_What to produce_: Your job with the data below is to output exactly the lines from the one holding "panandaliang lungkot ng" down to the one holding "katotohanan.", both included, and no others.

_Items from a dataset_:
==========
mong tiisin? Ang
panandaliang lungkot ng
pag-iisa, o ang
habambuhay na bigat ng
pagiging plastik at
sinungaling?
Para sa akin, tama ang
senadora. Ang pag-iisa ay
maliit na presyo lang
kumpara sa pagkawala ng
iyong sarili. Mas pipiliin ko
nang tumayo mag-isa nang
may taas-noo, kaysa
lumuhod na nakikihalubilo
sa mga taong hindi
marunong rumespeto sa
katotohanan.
==========
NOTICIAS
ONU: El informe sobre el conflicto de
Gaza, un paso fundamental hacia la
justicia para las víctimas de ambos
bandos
==========
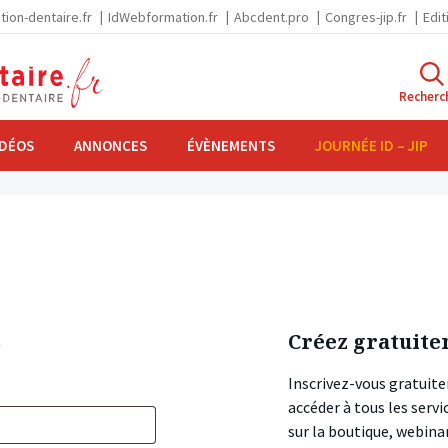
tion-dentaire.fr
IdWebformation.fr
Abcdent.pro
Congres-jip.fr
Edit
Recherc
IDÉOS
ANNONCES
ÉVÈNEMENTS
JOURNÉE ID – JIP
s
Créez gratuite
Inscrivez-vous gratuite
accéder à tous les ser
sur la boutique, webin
==========
_Exercise result_:
panandaliang lungkot ng
pag-iisa, o ang
habambuhay na bigat ng
pagiging plastik at
sinungaling?
Para sa akin, tama ang
senadora. Ang pag-iisa ay
maliit na presyo lang
kumpara sa pagkawala ng
iyong sarili. Mas pipiliin ko
nang tumayo mag-isa nang
may taas-noo, kaysa
lumuhod na nakikihalubilo
sa mga taong hindi
marunong rumespeto sa
katotohanan.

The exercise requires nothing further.